Information given
= = =

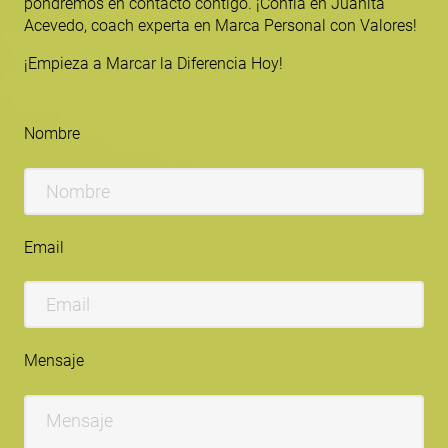
pondremos en contacto contigo. ¡Confía en Juanita
Acevedo, coach experta en Marca Personal con Valores!
¡Empieza a Marcar la Diferencia Hoy!
Nombre
Email
Mensaje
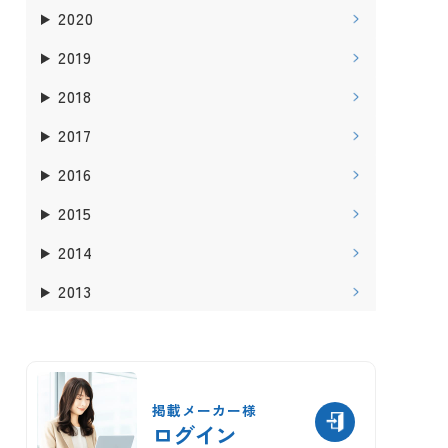
2020
2019
2018
2017
2016
2015
2014
2013
掲載メーカー様
ログイン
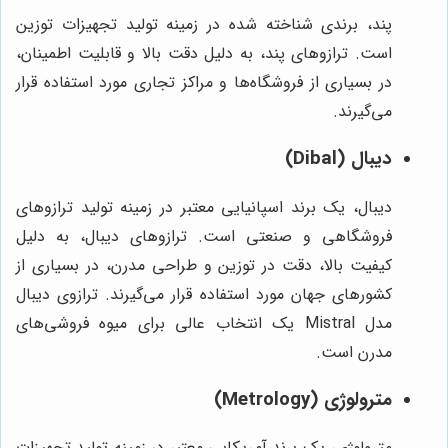
پند، برندی شناخته شده در زمینه تولید تجهیزات توزین
است. ترازوهای پند، به دلیل دقت بالا و قابلیت اطمینان،
در بسیاری از فروشگاه‌ها و مراکز تجاری مورد استفاده قرار
می‌گیرند.
دیبال (Dibal)
دیبال، یک برند اسپانیایی معتبر در زمینه تولید ترازوهای
فروشگاهی و صنعتی است. ترازوهای دیبال، به دلیل
کیفیت بالا، دقت در توزین و طراحی مدرن، در بسیاری از
کشورهای جهان مورد استفاده قرار می‌گیرند. ترازوی دیبال
مدل Mistral یک انتخاب عالی برای میوه فروشی‌های
مدرن است.
مترولوژی (Metrology)
مترولوژی، یک برند آمریکایی معتبر در زمینه تولید تجهیزات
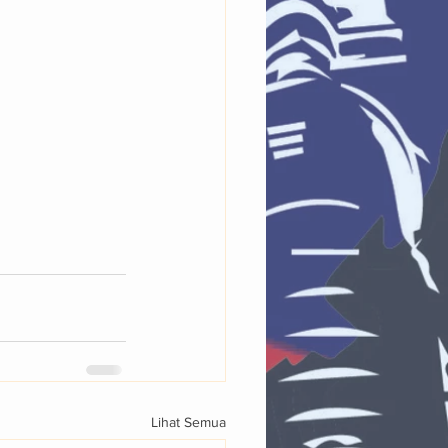
Lihat Semua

= = =

Required action
Transcribe the opening line of the listing above, please, and every line after it through the line with "پند، برندی شناخته", word for word, without pictures.

Written answer
pondremos en contacto contigo. ¡Confía en Juanita
Acevedo, coach experta en Marca Personal con Valores!
¡Empieza a Marcar la Diferencia Hoy!
Nombre
Email
Mensaje
2020
2019
2018
2017
2016
2015
2014
2013
掲載メーカー様
ログイン
پند، برندی شناخته شده در زمینه تولید تجهیزات توزین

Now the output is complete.